ペギーのいうとおりだ。アーサーはこれまで何十頭と保護した動物を野生に帰している。なにもハニーが初めてじゃない。

ただ、今までよりうまくいってないだけだ。


「ハニーが親離れできそうにないの?あなたが子離れできないのかしら。それとも両方?全く困った恋人たちね」


アーサーは苦笑いし、首を傾げて見せた。


本当にどっちなんだろうな。自分はヒョウとしてのハニーの生涯を潰していないか。だが今更どこぞの野に放し置いていくなど、そんな無責任なことが出来るものか。

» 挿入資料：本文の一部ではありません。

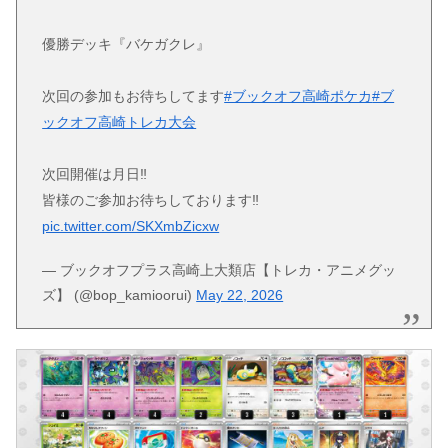
優勝デッキ『バケガクレ』
次回の参加もお待ちしてます
#ブックオフ高崎ポケカ
#ブ
ックオフ高崎トレカ大会
次回開催は月日‼️
皆様のご参加お待ちしております‼️
pic.twitter.com/SKXmbZicxw
— ブックオフプラス高崎上大類店【トレカ・アニメグッ
ズ】 (@bop_kamioorui)
May 22, 2026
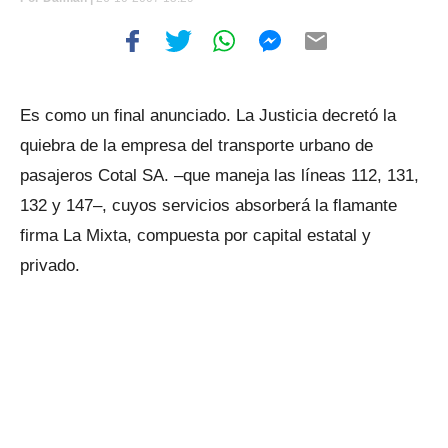
Es como un final anunciado. La Justicia decretó la
quiebra de la empresa del transporte urbano de
pasajeros Cotal SA. –que maneja las líneas 112, 131,
132 y 147–, cuyos servicios absorberá la flamante
firma La Mixta, compuesta por capital estatal y
privado.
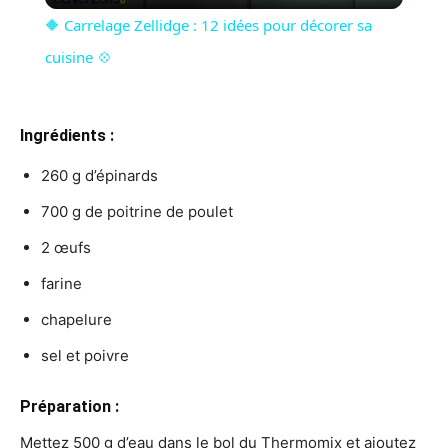
🔶 Carrelage Zellidge : 12 idées pour décorer sa
cuisine 💠
Ingrédients :
260 g d’épinards
700 g de poitrine de poulet
2 œufs
farine
chapelure
sel et poivre
Préparation :
Mettez 500 g d’eau dans le bol du Thermomix et ajoutez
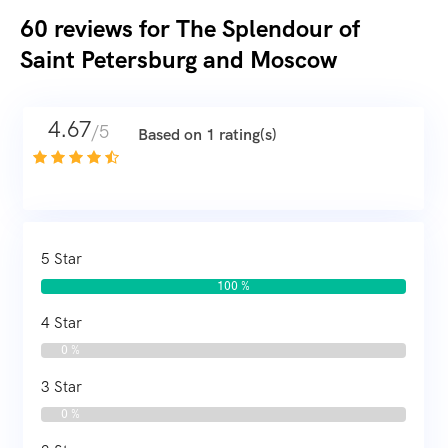
60 reviews for
The Splendour of
Saint Petersburg and Moscow
4.67
/5
Based on 1 rating(s)
5 Star
100 %
4 Star
0 %
3 Star
0 %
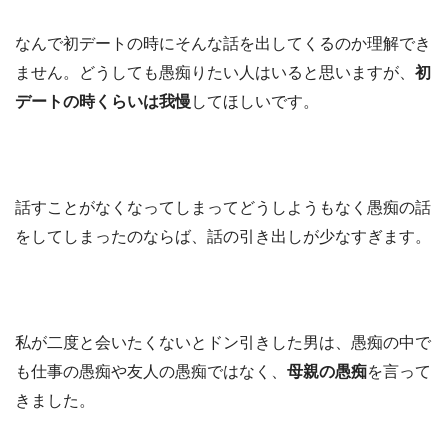
なんで初デートの時にそんな話を出してくるのか理解でき
ません。どうしても愚痴りたい人はいると思いますが、
初
デートの時くらいは我慢
してほしいです。
話すことがなくなってしまってどうしようもなく愚痴の話
をしてしまったのならば、話の引き出しが少なすぎます。
私が二度と会いたくないとドン引きした男は、愚痴の中で
も仕事の愚痴や友人の愚痴ではなく、
母親の愚痴
を言って
きました。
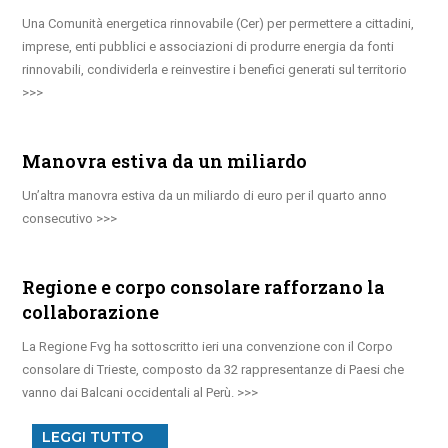
Una Comunità energetica rinnovabile (Cer) per permettere a cittadini,
imprese, enti pubblici e associazioni di produrre energia da fonti
rinnovabili, condividerla e reinvestire i benefici generati sul territorio
Manovra estiva da un miliardo
Un’altra manovra estiva da un miliardo di euro per il quarto anno
consecutivo
Regione e corpo consolare rafforzano la
collaborazione
La Regione Fvg ha sottoscritto ieri una convenzione con il Corpo
consolare di Trieste, composto da 32 rappresentanze di Paesi che
vanno dai Balcani occidentali al Perù.
LEGGI TUTTO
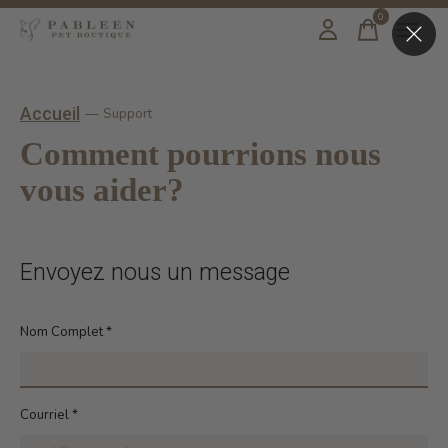
0
items
Accueil
—
Support
Comment pourrions nous
vous aider?
Envoyez nous un message
Nom Complet
*
Courriel
*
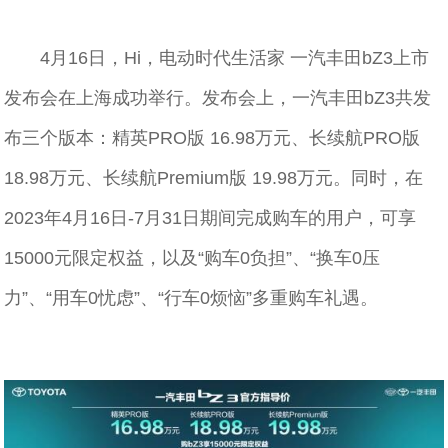
4月16日，Hi，电动时代生活家 一汽丰田bZ3上市
发布会在上海成功举行。发布会上，一汽丰田bZ3共发
布三个版本：精英PRO版 16.98万元、长续航PRO版
18.98万元、长续航Premium版 19.98万元。同时，在
2023年4月16日-7月31日期间完成购车的用户，可享
15000元限定权益，以及“购车0负担”、“换车0压
力”、“用车0忧虑”、“行车0烦恼”多重购车礼遇。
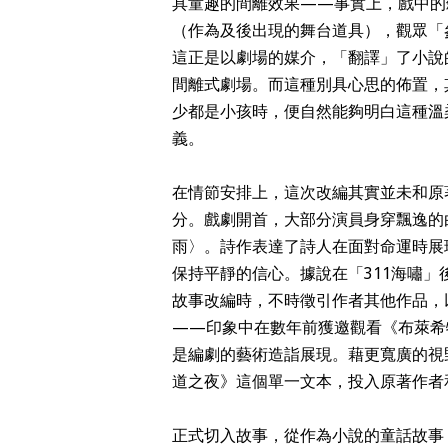
具童趣的間離效果——事實上，戲中的
（作為及後出現的舞台道具），觀眾「
這正是以劇場的媒介，「翻譯」了小說
間離式劇場。而這種別具心思的佈置，
少都是小孩時，便自然能夠明白這種溫
義。
在情節安排上，這次改編其實並未和原
分。戲劇開首，大部分演員身穿飄逸的
雨〉。詩作表達了詩人在面對命運時展
保持平靜的信心。據說在「311海嘯
故事改編時，不時徵引作者其他作品，
——印象中在數年前獲邀觀看《布萊希
是編劇的藝術造詣展現。藉更寬廣的視
道之夜》這個單一文本，投入原著作者
正式切入故事，從作為小說的童話故事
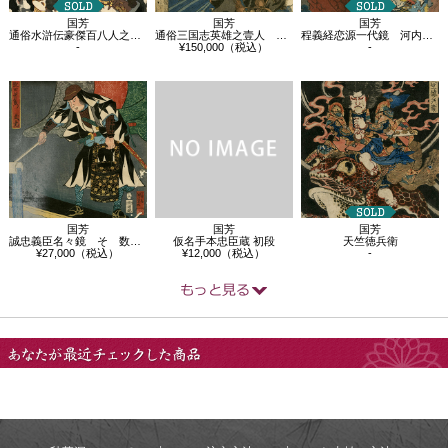
国芳
国芳
国芳
通俗水滸伝豪傑百八人之一個 急先鋒索超
通俗三国志英雄之壹人 玄徳越壇渓
程義経恋源一代鏡 河内覚定 熊坂入道長範
-
¥150,000（税込）
-
国芳
国芳
国芳
誠忠義臣名々鏡 そ 数田新右衛門武尭
仮名手本忠臣蔵 初段
天竺徳兵衛
¥27,000（税込）
¥12,000（税込）
-
あなたが最近チェック
した商品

「そういえば、また本部に日本から寄付金が送られてきたの」


アーサーの思考を打ち消したのはペギーの少しいぶかしむような声だった。


「ずっと同じ、このキタニさんという方から……もらい過ぎといっていいくらいの額なのよ」


「きっと金が余っているんだろう。いい使い道じゃないか」


「こんなに悪いわ」


「知っているかペギー、日本人というのは個人の資産額が最も多いそうだ。ありがたくもらっておけばいい。それより君のところにちゃんと分配されているんだろうな?」


「ええそれは大丈夫。各地の保護センターにきちんと振り分けられることが寄付金を使用する際の条件だもの」


「そうか。それはなによりだ。人間という種には掠め取りのプロがいるからな」


「私たちはちゃんとルールを守っているわよ」


心外だというようにペギーは笑った。

なにも知らずに日々を生きている者の笑顔だった。

いずれその多額の寄付は途絶えるだろう。それは仕方のないことだ。

我々は行動を起こさねばならないのだから。



「またくるよペギー、元気で」


「次こそはおめでたいニュースが聞きたいわアーサー」


ペギーに見送られアーサーは彼女の保護センターを後にした。しばらくハニーのことを考え、それから音哉とジョージのことを考えた。そしてジェイコブ。


皆それぞれうまくやるだろう。きっとアーサーがいてもいなくても。アーサーは彼らの素質に気付いただけで未来までは決めれないのだから。

なにが起こるか見当がついていてもそれはアーサーが目論んだわけではない。

 







アーサーは森へ行く。ハニーからのざらざらとした抱擁を受け、一緒に狩りに出かける。ハニーが獲物を食べる横でアーサーはハンターの頭を打ち抜く。アーサーがパソコンに向かっている横でハニーは毛づくろいをする。



〈全ての原動力は怒り、怒りの感情を忘れるな〉



アーサーは音哉のこの歌詞がとても気に入っていた。

いつか、自分の目で、歌う彼の姿が見たいものだと思ったが、それは一生叶わないということを誰よりも知っていた。